In the records, each line holding "Prípravár" must be reported.

───── Dataset excerpts

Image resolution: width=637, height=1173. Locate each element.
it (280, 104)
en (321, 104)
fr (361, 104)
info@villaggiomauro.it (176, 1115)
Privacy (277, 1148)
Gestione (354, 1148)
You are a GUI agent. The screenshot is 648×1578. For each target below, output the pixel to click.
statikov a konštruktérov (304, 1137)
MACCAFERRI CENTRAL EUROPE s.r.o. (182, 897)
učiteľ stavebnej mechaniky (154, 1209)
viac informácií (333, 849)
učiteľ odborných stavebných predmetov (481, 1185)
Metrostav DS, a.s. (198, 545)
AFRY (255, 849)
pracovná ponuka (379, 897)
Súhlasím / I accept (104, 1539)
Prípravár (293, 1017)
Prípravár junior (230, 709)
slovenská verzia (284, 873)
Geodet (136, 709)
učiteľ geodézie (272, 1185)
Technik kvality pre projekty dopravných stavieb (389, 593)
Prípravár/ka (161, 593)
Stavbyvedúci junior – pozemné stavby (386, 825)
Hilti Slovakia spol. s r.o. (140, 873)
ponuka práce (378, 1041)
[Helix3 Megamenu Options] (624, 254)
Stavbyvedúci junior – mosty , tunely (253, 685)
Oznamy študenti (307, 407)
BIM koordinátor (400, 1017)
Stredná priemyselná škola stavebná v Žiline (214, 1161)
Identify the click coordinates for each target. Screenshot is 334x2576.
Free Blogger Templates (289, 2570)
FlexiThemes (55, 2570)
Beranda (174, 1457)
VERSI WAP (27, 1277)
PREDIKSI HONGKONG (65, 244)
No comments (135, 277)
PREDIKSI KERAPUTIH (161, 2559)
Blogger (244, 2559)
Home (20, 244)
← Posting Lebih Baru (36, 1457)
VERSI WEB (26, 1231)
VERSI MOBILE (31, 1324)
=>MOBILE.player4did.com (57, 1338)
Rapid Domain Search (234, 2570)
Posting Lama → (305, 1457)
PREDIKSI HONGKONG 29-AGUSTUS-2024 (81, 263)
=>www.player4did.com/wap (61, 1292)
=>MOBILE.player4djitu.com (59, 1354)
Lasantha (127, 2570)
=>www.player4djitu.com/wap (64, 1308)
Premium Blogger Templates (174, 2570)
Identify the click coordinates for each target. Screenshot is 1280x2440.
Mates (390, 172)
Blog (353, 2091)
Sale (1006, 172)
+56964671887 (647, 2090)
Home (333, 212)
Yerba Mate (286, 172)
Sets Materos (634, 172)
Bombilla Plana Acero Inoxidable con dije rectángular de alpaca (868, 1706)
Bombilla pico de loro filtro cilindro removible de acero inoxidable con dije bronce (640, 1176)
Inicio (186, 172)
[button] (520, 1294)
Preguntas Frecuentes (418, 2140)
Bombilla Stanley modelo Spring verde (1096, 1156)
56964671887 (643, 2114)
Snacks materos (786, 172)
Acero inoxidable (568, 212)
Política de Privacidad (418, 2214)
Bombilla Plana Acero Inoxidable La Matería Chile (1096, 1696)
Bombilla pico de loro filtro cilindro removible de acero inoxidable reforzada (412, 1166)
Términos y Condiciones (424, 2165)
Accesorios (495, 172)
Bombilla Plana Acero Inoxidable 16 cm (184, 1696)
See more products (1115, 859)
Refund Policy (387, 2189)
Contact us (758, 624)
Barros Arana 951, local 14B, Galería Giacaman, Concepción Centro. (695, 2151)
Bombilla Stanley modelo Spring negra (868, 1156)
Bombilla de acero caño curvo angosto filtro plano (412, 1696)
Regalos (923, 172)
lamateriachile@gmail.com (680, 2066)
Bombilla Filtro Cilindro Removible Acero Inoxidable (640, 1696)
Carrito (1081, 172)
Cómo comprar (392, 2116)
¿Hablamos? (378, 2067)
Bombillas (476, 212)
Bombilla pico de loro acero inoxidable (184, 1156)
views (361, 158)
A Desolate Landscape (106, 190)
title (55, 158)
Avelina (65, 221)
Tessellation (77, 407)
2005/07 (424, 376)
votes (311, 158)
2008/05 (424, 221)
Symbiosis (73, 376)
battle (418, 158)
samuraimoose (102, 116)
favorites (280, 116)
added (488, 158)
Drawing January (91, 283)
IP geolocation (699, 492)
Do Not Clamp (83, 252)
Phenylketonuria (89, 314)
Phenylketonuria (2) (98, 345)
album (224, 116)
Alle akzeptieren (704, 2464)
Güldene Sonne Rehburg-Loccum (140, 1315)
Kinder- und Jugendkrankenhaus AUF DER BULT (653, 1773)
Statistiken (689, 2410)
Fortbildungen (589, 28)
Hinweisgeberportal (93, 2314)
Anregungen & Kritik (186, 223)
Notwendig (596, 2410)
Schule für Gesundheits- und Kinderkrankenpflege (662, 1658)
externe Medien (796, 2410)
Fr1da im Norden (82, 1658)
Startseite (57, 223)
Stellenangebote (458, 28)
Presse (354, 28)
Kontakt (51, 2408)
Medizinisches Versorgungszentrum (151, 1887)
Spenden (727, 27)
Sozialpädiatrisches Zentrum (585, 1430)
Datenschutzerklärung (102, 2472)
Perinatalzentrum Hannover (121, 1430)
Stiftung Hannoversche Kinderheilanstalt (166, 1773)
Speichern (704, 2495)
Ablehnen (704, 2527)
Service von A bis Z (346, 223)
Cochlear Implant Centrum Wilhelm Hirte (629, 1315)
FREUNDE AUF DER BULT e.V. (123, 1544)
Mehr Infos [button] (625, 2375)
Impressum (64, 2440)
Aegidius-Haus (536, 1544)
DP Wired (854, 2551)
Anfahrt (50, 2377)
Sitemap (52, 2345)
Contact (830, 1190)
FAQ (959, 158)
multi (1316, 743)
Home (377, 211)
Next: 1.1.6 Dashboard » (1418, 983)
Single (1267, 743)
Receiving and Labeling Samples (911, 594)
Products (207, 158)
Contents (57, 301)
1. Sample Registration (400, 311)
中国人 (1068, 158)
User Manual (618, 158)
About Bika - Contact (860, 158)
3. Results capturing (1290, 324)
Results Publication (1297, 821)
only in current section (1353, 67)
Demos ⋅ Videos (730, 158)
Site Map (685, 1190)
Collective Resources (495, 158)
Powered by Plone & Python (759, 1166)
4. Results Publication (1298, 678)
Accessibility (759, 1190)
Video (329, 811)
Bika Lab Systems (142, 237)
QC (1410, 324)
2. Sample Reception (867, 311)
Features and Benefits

──────────

## Output of the task:
Prípravár (293, 1017)
Prípravár junior (230, 709)
Prípravár/ka (161, 593)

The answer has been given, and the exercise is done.